[Opening SUPPLIED RECORDS section]

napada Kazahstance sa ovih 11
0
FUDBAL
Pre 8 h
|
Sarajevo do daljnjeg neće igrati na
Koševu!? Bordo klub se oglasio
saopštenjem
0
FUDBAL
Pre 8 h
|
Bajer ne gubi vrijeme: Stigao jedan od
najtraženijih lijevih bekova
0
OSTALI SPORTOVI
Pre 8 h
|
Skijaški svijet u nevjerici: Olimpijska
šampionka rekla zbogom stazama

[Closing SUPPLIED RECORDS section]

DIRECTIONS.
The required response is a complete, exact copy of the records.

PROBLEM SOLUTION.
napada Kazahstance sa ovih 11
0
FUDBAL
Pre 8 h
|
Sarajevo do daljnjeg neće igrati na
Koševu!? Bordo klub se oglasio
saopštenjem
0
FUDBAL
Pre 8 h
|
Bajer ne gubi vrijeme: Stigao jedan od
najtraženijih lijevih bekova
0
OSTALI SPORTOVI
Pre 8 h
|
Skijaški svijet u nevjerici: Olimpijska
šampionka rekla zbogom stazama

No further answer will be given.